──────── Extracted data ────────

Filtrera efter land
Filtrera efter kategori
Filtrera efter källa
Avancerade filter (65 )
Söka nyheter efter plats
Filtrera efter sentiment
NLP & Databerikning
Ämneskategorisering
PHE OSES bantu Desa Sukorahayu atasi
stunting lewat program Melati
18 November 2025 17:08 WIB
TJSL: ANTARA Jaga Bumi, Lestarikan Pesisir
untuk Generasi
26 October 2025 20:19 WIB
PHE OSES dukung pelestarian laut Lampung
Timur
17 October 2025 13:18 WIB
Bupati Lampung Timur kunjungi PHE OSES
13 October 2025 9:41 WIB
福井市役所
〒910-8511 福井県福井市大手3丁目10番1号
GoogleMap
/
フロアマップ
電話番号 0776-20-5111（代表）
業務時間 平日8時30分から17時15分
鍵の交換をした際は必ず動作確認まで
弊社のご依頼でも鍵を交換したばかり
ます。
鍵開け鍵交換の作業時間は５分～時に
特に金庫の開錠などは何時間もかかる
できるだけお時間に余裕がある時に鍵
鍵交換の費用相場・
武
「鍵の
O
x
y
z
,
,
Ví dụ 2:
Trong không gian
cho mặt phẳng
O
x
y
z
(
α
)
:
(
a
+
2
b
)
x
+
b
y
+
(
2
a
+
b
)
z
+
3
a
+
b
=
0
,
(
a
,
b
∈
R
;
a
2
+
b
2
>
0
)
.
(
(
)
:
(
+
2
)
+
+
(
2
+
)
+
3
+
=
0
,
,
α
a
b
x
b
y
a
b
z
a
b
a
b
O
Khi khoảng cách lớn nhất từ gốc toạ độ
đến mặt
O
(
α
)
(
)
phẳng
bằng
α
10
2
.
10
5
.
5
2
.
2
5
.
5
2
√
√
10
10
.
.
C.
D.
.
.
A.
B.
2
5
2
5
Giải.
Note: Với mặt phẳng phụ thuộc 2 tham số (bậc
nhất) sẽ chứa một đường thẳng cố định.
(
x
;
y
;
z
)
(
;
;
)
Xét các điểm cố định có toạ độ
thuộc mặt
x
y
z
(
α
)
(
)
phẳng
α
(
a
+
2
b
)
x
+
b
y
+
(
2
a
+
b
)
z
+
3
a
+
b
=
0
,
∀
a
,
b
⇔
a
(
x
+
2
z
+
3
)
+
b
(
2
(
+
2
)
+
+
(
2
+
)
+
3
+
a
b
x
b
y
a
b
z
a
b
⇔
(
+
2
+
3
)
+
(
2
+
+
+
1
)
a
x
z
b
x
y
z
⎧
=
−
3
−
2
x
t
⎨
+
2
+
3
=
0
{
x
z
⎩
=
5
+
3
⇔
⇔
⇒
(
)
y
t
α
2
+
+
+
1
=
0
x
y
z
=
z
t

────────
──────── Extracted data ────────

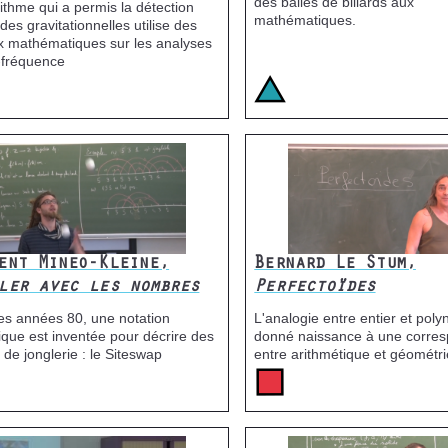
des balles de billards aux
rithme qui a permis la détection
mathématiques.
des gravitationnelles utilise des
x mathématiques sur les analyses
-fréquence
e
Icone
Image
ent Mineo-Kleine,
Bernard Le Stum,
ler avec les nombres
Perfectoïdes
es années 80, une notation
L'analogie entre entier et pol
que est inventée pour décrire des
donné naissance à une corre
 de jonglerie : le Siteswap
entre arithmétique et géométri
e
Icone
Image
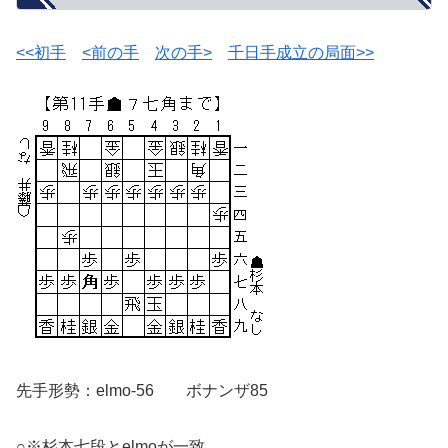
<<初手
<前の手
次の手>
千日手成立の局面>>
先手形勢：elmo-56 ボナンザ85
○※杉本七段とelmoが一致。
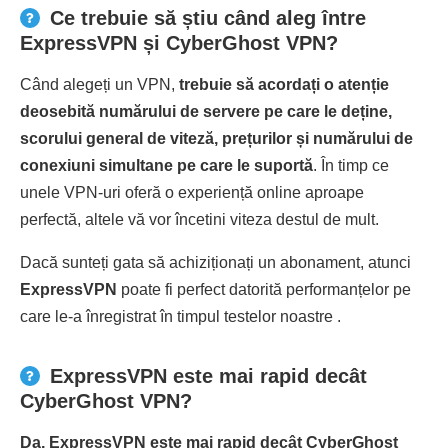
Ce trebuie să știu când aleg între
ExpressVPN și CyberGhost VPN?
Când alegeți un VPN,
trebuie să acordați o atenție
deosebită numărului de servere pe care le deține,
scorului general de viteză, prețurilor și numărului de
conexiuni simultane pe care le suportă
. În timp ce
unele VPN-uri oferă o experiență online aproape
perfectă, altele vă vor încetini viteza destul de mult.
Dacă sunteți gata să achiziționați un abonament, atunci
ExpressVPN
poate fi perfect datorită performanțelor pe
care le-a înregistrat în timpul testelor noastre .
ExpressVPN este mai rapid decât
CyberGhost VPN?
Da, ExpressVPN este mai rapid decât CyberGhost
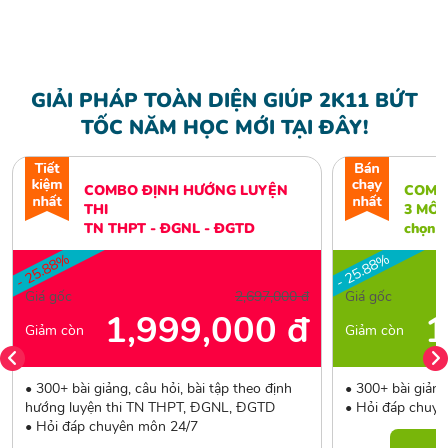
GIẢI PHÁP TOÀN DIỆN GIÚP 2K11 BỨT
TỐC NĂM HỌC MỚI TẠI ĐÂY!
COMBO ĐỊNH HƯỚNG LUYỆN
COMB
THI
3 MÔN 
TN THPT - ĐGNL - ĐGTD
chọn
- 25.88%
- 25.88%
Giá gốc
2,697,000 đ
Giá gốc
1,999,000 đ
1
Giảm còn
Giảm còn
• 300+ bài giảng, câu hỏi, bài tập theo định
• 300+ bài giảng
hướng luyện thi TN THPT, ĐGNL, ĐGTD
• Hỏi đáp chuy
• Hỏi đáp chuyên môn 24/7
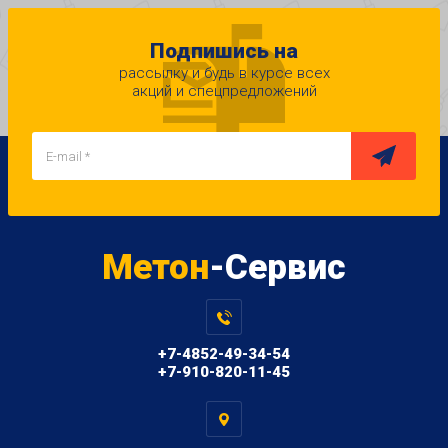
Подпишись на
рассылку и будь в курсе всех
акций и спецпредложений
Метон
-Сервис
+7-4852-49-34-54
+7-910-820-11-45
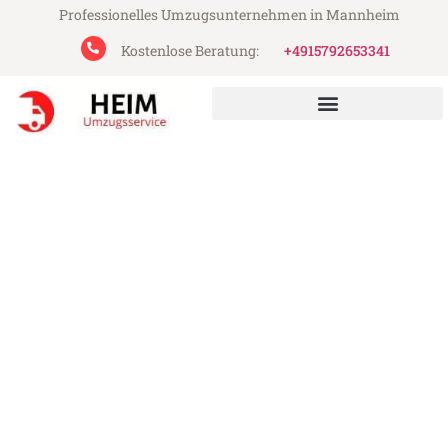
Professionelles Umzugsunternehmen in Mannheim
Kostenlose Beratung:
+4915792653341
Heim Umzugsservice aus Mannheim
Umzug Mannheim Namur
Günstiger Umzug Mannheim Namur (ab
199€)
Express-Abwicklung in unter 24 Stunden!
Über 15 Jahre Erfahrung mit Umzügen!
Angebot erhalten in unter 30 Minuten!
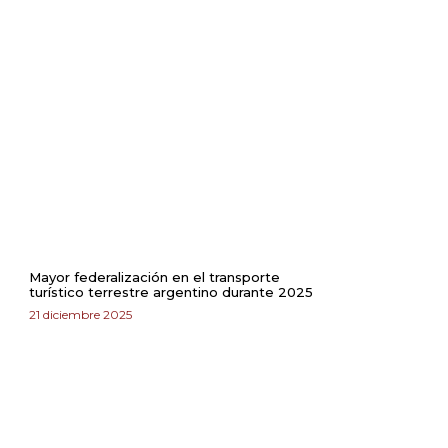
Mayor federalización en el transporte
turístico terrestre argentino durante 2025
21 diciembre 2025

────────
──────── Extracted data ────────

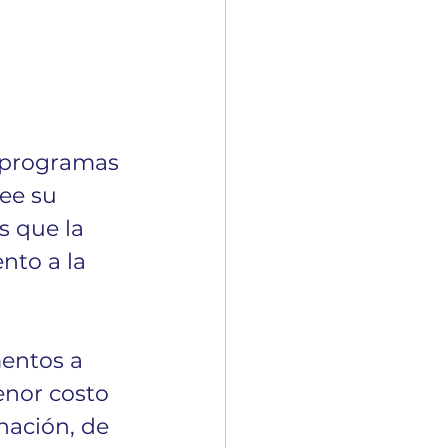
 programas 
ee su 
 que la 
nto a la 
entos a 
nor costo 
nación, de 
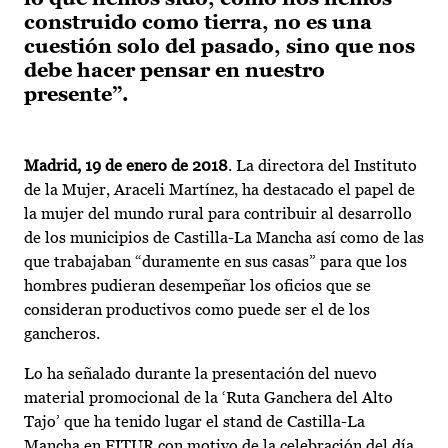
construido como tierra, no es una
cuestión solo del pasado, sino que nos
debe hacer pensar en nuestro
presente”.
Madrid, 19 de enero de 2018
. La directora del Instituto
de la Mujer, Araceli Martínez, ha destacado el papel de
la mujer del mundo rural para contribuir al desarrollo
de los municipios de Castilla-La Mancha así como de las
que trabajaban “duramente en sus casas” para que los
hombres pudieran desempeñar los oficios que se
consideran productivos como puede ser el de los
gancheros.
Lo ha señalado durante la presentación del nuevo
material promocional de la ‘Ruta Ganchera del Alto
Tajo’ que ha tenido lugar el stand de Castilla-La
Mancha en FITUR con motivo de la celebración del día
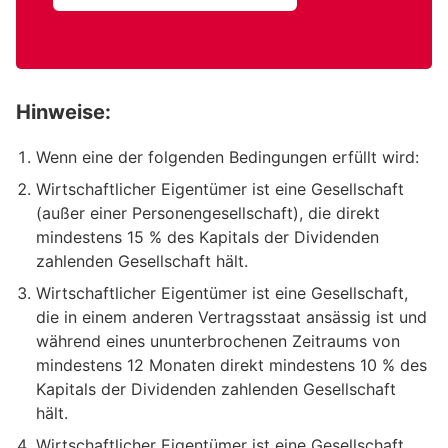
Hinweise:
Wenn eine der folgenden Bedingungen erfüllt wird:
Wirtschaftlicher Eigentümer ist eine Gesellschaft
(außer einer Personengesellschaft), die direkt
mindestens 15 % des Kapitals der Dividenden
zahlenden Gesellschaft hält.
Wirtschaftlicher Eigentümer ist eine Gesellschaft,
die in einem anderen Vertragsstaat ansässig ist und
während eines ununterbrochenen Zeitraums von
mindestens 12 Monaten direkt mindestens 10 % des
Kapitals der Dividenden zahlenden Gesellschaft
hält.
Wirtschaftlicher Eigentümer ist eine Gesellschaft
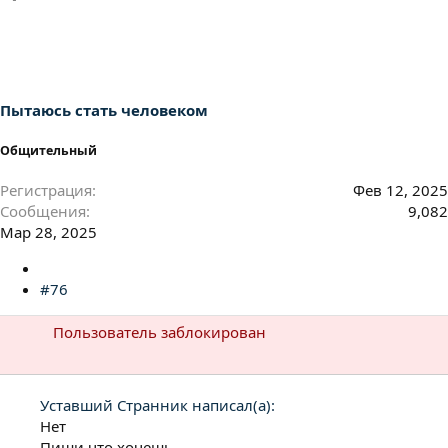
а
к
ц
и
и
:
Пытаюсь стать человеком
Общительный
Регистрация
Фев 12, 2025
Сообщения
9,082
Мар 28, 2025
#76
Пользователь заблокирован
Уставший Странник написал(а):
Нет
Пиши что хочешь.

────────

§ **Exercise description**: Could you transcribe exactly the entries above, but only the lines from the one with "Lo ha señalado" through the one with "Пытаюсь стать человеком", and without pictures?

§ **Solved problem**:
Lo ha señalado durante la presentación del nuevo
material promocional de la ‘Ruta Ganchera del Alto
Tajo’ que ha tenido lugar el stand de Castilla-La
Mancha en FITUR con motivo de la celebración del día
Hinweise:
Wenn eine der folgenden Bedingungen erfüllt wird:
Wirtschaftlicher Eigentümer ist eine Gesellschaft
(außer einer Personengesellschaft), die direkt
mindestens 15 % des Kapitals der Dividenden
zahlenden Gesellschaft hält.
Wirtschaftlicher Eigentümer ist eine Gesellschaft,
die in einem anderen Vertragsstaat ansässig ist und
während eines ununterbrochenen Zeitraums von
mindestens 12 Monaten direkt mindestens 10 % des
Kapitals der Dividenden zahlenden Gesellschaft
hält.
Wirtschaftlicher Eigentümer ist eine Gesellschaft
а
к
ц
и
и
:
Пытаюсь стать человеком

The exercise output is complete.